====== EXERCISE MATERIALS
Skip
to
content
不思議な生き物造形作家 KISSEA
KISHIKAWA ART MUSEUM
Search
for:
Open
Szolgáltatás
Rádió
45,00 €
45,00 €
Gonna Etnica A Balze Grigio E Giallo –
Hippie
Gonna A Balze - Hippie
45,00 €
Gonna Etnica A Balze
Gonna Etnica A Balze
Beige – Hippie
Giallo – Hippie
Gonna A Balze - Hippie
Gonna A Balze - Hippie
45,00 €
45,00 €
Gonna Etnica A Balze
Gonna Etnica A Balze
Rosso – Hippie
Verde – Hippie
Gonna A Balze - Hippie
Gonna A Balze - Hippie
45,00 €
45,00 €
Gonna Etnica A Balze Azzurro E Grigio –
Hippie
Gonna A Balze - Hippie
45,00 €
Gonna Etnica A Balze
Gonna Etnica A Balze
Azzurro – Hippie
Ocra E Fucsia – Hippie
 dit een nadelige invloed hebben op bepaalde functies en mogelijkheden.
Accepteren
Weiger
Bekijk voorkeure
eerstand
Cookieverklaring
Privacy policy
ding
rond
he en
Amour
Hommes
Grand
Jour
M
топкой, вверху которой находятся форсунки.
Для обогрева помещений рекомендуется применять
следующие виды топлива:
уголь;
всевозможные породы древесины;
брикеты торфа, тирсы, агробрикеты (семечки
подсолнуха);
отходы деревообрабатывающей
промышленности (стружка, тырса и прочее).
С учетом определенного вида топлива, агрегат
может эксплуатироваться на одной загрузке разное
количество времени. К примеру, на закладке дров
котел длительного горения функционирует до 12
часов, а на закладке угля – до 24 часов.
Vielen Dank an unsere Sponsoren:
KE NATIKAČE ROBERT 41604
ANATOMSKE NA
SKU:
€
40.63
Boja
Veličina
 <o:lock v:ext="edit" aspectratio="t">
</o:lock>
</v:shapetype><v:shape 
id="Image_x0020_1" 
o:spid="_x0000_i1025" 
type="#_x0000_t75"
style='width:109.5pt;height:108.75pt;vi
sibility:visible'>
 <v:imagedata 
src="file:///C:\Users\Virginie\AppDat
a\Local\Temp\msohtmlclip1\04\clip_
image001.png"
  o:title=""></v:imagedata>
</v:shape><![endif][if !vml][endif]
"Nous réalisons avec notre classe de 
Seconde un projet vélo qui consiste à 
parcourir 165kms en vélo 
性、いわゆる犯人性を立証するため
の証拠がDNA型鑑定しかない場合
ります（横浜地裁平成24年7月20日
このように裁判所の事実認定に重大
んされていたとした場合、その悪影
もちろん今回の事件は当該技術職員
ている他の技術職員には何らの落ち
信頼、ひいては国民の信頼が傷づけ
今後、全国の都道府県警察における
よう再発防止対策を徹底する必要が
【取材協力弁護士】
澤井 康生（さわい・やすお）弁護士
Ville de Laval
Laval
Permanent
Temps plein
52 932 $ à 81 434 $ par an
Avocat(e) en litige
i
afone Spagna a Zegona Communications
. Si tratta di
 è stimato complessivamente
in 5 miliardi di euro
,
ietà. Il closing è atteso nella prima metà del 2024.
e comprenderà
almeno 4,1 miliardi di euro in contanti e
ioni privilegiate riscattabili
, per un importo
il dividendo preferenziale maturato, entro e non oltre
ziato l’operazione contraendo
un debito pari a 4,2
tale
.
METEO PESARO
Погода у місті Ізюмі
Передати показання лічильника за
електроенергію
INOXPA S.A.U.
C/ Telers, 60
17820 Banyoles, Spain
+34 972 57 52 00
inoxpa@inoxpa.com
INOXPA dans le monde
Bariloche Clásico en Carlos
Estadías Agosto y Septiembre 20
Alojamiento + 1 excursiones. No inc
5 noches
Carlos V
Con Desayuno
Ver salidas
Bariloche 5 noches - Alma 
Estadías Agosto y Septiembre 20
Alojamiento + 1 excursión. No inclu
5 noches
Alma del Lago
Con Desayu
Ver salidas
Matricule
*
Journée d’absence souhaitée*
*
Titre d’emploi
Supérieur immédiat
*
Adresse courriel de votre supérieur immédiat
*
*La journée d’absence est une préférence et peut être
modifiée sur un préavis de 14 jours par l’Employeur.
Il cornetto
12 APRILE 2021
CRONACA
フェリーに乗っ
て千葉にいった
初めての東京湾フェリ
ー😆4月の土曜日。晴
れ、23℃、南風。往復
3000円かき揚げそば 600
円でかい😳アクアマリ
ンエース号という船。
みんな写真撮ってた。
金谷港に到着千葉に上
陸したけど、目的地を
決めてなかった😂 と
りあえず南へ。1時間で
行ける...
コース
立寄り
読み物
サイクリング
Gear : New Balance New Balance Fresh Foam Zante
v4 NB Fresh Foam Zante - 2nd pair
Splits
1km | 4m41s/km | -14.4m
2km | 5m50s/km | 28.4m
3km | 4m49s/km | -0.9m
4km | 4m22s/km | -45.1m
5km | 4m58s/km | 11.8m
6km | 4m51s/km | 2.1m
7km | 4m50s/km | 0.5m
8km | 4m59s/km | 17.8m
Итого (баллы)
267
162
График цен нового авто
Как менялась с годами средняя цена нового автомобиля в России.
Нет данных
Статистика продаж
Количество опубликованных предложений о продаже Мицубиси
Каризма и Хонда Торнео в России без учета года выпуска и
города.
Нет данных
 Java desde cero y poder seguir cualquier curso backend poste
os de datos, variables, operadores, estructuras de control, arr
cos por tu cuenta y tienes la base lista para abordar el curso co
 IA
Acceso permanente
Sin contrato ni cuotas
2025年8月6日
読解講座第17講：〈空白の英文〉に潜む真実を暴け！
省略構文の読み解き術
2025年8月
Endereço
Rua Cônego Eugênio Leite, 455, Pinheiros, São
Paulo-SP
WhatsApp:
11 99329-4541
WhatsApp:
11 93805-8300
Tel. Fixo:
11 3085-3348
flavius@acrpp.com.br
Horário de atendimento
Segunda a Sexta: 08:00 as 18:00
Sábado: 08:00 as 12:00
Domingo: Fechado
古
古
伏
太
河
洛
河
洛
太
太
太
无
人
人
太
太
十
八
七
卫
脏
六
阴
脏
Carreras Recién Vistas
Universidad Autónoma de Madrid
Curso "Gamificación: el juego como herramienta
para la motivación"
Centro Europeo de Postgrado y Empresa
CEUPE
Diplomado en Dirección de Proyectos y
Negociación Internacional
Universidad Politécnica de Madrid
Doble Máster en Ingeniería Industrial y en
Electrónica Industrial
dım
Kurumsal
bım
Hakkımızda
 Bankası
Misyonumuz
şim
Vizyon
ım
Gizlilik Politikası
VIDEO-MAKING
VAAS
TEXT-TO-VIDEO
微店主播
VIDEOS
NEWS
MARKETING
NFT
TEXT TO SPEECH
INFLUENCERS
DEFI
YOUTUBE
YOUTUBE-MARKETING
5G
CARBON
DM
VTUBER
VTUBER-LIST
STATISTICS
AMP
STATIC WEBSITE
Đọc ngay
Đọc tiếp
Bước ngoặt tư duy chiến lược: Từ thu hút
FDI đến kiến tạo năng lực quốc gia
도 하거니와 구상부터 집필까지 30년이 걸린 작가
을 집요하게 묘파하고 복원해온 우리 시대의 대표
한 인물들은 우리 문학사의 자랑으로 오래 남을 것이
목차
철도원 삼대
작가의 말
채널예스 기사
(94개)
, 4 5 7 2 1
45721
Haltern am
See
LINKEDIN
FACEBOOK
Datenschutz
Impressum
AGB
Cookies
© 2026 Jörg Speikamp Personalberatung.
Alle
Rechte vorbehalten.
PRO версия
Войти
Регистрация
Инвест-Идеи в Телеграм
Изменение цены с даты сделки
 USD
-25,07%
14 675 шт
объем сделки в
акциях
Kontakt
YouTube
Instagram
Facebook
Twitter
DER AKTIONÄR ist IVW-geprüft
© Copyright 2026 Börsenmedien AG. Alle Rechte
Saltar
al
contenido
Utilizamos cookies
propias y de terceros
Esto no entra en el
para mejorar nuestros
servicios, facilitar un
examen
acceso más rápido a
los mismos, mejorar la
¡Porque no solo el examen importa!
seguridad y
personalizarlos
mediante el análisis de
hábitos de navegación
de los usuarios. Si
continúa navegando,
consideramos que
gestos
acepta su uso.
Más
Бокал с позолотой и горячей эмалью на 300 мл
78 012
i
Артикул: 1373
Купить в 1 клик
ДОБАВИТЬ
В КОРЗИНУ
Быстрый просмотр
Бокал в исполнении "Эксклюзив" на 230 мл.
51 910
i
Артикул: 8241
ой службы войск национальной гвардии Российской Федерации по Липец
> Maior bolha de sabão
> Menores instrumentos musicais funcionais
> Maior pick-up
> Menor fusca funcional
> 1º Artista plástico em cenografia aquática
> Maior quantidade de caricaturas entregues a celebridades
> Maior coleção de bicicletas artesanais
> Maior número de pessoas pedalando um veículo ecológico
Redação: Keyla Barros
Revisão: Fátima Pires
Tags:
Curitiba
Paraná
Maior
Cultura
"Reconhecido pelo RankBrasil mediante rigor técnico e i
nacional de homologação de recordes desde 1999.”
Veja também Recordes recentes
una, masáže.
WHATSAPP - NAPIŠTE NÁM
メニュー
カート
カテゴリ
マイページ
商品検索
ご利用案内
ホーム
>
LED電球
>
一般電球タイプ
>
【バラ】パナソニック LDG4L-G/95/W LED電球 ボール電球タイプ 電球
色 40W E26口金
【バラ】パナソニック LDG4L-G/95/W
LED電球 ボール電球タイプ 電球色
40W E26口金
============
#### WORK ITEM
Gather from the entries above all lines that include the string "Foam".

#### ANSWER SECTION
Gear : New Balance New Balance Fresh Foam Zante
v4 NB Fresh Foam Zante - 2nd pair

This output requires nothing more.